Task objective:
Show every line from the data below that includes "отзывов".

Dataset extract:

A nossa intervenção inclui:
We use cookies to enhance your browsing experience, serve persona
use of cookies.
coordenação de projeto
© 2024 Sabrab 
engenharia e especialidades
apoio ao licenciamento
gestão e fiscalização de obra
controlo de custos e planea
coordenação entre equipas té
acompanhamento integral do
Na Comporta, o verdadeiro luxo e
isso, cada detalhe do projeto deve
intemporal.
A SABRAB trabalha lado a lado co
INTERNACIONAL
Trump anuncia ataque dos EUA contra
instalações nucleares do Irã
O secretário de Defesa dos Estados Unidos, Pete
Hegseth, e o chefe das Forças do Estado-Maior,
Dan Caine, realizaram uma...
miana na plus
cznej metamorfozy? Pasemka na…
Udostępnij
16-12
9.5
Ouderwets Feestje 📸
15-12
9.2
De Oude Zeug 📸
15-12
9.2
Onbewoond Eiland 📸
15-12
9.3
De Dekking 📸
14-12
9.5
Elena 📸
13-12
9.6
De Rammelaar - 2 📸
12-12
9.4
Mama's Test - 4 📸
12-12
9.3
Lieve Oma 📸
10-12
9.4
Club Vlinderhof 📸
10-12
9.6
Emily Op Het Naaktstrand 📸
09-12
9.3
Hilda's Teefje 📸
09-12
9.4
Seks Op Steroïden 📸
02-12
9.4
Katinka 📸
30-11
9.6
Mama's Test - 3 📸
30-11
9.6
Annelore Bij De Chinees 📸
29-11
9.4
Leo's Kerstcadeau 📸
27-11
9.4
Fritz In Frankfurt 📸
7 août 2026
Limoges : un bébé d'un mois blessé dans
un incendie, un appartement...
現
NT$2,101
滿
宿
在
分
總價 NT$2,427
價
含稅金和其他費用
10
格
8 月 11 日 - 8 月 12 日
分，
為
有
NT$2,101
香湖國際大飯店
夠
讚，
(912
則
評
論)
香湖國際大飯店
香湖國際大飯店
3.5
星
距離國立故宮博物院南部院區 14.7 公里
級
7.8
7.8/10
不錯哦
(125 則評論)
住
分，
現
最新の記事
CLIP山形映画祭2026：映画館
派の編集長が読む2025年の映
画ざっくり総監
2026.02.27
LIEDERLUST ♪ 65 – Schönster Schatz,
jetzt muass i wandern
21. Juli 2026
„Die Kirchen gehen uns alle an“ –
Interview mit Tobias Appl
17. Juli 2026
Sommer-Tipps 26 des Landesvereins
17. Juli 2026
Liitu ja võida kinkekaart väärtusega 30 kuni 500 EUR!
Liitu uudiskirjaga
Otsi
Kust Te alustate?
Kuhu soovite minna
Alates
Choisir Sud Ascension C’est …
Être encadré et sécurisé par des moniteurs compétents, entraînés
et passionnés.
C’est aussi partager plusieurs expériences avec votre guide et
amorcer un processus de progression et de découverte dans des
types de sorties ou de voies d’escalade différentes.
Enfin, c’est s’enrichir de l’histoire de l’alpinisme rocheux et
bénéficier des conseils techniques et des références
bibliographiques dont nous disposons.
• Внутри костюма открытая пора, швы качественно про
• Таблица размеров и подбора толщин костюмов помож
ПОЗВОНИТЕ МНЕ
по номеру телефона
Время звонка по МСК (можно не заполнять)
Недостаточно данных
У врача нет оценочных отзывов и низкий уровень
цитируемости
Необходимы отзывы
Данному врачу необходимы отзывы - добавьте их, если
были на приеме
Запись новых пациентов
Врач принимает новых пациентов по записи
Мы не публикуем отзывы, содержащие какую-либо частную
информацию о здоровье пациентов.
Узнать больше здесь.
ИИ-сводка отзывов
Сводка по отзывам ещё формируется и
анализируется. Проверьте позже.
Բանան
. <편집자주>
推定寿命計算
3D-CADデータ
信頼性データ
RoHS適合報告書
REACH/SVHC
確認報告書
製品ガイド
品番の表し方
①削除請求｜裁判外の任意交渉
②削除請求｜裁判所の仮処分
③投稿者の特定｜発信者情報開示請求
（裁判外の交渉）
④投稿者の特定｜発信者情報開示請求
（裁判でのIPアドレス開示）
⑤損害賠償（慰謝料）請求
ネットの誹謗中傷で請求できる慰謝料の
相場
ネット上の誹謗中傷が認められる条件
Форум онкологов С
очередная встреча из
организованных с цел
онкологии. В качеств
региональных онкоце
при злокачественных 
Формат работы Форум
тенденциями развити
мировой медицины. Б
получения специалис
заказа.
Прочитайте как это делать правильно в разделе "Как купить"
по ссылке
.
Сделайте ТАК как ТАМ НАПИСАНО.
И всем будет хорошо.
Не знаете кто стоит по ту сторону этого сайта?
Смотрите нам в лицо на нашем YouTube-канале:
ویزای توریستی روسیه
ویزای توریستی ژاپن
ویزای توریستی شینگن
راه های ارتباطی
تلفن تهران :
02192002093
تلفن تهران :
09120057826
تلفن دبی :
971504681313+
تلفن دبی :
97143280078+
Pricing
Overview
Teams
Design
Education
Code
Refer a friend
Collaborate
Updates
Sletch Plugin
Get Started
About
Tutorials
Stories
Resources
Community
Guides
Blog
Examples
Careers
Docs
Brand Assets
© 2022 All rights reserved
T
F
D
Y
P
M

Solution:
У врача нет оценочных отзывов и низкий уровень
ИИ-сводка отзывов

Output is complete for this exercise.